A studio discussion followed with Paxman in the chair, featuring Prof Heinz Wolff – founder of Care4Care scheme – George Monbiot, Environmentalist/political activist, with Prof Calestous Juma of Harvard University contributing via video link from the USA.

Care4Care is the ‘brainchild’ of Prof Wolff which he claims offers a solution to the challenge of caring for the increasingly elderly UK population. The rationale is that people should volunteer to care for others, for say 4/5/6 hours per week, in exchange for care when they themselves are older and require care. Care hours will be ‘banked’ to be used in the future. Evidently, there is currently a pilot scheme underway on the Isle of Wight and Wolff hopes that by 2015, there will be one million people doing this.

In response to Paxman’s query re who will ensure that the person now caring will receive it in the future, Wolff conceded that the next generation must be as keen as the present one to provide care. But what if they don’t WANT to, asked Paxman. The Professor expounded further that they simply MUST want to,or they will ‘die in the streets and won’t get there bottoms wiped!’ (The only reference in the discussion to the nitty-gritty of providing personal care!) Paxman looked pretty incredulous at this point!

Over at Harvard University, Prof Juna referred to technological innovations, such as robotics, being employed in the care of older people. Evidently in Denmark and Japan robots are being used to provide home care. So much for the human touch!
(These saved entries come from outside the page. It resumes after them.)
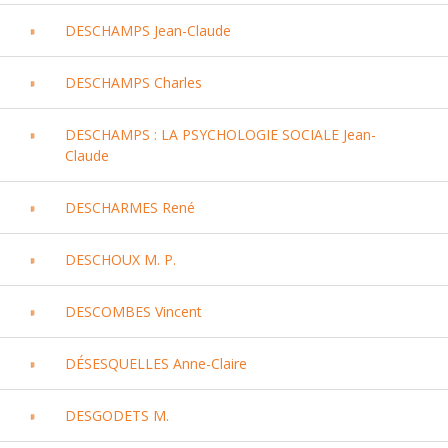
DESCHAMPS Jean-Claude
DESCHAMPS Charles
DESCHAMPS : LA PSYCHOLOGIE SOCIALE Jean-
Claude
DESCHARMES René
DESCHOUX M. P.
DESCOMBES Vincent
DÉSESQUELLES Anne-Claire
DESGODETS M.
Monbiot argued that a whole raft of measures will be necessary regarding the provision of care, and that robots alone won’t suffice. According to him, we must face the pain and start planning now for the coming demographic downturn. Migration would be a factor, i.e. bringing in young carers from developing countries that would not be going through these demographic changes just yet.

Prof Wolff was emphatic that having young carers from overseas caring for older people in the UK would not work. He gave the example of a young Polish student caring for an ‘old lady’ could not work as there would be ‘no empathy’ and therefore it would not be viable. Paxman, quite rightly, pointed out that surely this was already happening with lots of workers from overseas providing care in the care sector in this country!

Young people will be required to supply the funds/care/labour that older people will require. Older people will be a ‘demographic burden’ which some people will have to service.

The issue of resentment of older people was raised. Wouldn’t young people resent older people, despite it not being their fault that they were living longer? According to Monbiot, young people will be required to supply the funds/care/labour that older people will require. Older people will be perceived as a ‘demographic burden’ which some people will have to service. Monbiot stated that he fully expects to be hated and seen as having not only ‘screwed up the planet’ but become a huge economic burden, should he survived long enough to be an ‘old crock’ ( it did not seem to occur to him that this was a very ageist and insulting term!) The situation will be very politically challenging, he concluded.

Wolff disagreed, he believes that many people will make provision for their old age, while others will be ‘feckless’ and will have a rough time of it. It did not seem to occur to him that contrary to being ‘feckless’, many people are not in a financial position to make provision for old age, they are living from day-to-day.
Further evidence, in my opinion, that he lives in a middle-class bubble which eschews class differentials. One point he made which I concur with is that as a society we need to put as much effort into providing for people towards the end of life as we do for the upbringing of children.